New judge wants to push the trial for Hollywood Foreign Press Association's suit against Dick Clark Productions to next summer; HFPA lawyers are pushing back
The Hollywood Foreign Press Association's lawsuit against Dick Clark Productions — originally scheduled for this past September — may not go to trial until next July, documents filed in a Los Angeles federal court Thursday revealed.
The HFPA, which puts on the Golden Globes, is suing the show's long-time producer, Dick Clark Productions, accusing it of devising a sneaky way to renew its contract to air the annual awards show.
The trial was supposed to begin in September, but the judge got sick days beforehand, and the case was transferred to U.S. District Judge A. Howard Matz.
Matz has since asked lawyers "whether the trial could be held in 2012, and specifically whether the latter half of March 2012 would be appropriate."
But that causes problems for the HFPA's lawyer, Daniel Petrocelli, who is scheduled to try cases in February, March, April, May and July of 2012. The May case is expected to take six weeks, so Petrocelli won't be available until July.
That's a little too long, he and his colleagues wrote.
In a document filed in court, the HFPA's lawyers wrote that "postponing trial until next summer will prolong the present uncertainty regarding the broadcast rights to the Golden Globes and undermine the substantial efforts of the parties and the Court to streamline the issues in this case."
The lawsuit centers on a contract Dick Clark Productions signed with NBC to keep airing the awards show through 2018. The production house says that when it extended its contract with NBC, it automatically extended its contract with the HFPA.
But the HFPA said Dick Clark Productions didn't have the authority to do that.
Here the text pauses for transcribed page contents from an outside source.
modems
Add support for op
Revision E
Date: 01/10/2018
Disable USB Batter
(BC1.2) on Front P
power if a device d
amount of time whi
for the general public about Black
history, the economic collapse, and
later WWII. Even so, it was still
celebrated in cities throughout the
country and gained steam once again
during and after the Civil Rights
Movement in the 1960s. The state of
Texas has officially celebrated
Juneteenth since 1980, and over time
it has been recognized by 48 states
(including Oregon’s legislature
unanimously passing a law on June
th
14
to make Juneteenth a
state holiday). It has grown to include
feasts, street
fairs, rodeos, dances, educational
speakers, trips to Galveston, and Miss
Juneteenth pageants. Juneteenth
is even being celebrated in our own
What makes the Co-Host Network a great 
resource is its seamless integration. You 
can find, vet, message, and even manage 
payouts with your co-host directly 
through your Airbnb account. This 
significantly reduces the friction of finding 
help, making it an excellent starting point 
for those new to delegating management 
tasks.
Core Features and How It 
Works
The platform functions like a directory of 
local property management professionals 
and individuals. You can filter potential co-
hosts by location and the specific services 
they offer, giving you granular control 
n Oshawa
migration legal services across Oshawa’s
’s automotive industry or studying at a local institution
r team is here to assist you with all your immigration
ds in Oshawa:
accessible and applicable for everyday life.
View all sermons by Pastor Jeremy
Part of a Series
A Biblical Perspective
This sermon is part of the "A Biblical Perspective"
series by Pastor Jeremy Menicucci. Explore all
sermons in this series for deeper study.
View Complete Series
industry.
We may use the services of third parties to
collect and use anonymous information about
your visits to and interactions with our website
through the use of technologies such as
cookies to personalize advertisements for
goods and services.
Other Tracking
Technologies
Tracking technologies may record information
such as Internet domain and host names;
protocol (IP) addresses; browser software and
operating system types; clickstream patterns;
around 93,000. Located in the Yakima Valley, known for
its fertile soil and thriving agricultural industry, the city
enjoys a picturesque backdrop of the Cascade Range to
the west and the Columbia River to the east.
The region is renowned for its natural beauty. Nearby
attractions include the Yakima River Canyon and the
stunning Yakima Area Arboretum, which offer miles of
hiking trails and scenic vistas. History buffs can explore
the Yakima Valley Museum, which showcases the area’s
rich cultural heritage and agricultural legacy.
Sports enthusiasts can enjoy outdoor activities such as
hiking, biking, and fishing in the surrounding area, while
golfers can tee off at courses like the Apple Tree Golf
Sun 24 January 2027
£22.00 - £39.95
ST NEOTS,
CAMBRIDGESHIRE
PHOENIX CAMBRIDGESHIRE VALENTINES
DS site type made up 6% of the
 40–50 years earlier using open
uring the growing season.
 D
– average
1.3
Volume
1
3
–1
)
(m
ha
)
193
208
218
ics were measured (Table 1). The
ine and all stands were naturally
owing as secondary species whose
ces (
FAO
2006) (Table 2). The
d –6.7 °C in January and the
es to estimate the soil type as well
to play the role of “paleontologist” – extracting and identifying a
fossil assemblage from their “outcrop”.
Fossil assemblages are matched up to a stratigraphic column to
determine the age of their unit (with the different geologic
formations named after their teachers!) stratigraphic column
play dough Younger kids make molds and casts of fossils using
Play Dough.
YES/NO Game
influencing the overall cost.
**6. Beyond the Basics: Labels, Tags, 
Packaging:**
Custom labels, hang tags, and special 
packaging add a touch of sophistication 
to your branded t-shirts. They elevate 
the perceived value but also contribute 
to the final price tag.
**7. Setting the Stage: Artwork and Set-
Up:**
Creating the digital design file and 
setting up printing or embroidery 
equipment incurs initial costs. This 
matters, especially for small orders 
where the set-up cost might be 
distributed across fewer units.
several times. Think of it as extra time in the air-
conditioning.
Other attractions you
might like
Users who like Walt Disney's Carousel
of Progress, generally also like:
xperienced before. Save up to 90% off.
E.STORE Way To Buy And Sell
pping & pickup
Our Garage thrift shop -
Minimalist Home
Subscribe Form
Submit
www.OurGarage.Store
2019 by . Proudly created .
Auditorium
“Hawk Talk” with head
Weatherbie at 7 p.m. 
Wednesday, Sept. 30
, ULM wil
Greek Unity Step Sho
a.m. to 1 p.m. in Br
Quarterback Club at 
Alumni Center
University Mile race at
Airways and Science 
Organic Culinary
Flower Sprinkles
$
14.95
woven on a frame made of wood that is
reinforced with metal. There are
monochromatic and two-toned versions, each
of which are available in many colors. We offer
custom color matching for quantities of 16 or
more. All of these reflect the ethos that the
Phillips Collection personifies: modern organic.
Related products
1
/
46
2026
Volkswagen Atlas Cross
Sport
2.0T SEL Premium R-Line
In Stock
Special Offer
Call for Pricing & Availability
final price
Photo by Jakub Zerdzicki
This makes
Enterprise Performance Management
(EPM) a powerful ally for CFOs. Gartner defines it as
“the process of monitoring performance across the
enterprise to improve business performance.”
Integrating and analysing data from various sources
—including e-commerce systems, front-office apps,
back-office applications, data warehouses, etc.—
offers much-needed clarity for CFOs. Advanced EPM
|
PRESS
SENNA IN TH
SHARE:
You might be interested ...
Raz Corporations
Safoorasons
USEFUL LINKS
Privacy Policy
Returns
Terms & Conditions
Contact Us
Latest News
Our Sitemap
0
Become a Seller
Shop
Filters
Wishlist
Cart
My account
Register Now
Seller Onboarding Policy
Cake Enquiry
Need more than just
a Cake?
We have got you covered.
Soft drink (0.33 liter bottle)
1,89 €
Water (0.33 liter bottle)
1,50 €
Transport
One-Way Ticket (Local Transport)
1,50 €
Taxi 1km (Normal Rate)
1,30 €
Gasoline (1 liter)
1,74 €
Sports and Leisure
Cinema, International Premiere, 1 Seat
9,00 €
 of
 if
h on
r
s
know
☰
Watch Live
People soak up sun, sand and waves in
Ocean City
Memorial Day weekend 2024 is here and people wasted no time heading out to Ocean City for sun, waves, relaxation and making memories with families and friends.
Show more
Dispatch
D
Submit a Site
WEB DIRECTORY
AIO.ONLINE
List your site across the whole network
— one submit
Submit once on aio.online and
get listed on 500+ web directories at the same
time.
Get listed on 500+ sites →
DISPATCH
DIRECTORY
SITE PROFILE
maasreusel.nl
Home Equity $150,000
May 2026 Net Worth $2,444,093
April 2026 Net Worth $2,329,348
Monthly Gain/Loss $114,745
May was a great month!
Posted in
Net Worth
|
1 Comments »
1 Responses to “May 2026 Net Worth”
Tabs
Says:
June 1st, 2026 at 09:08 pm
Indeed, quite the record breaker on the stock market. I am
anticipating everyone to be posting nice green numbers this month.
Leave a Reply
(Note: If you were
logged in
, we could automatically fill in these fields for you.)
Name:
The association claims that Dick Clark Productions didn't consult with HFPA leadership before negotiating the new NBC contract.
Under that deal, Dick Clark and the HFPA would receive an average of $21.5 million for every awards show. That revenue would be split evenly after overhead costs are removed, but the HFPA believes that the production company is being overpaid.
In September, the two sides agreed to something like a halt in the hostilities. They agreed that Dick Clark Productions will produce next year's Golden Globe Awards, which will be aired on NBC Jan. 15, 2012. Dick Clark Productions will produce the pre-show and the main show.
Pamela Chelin contributed to this report.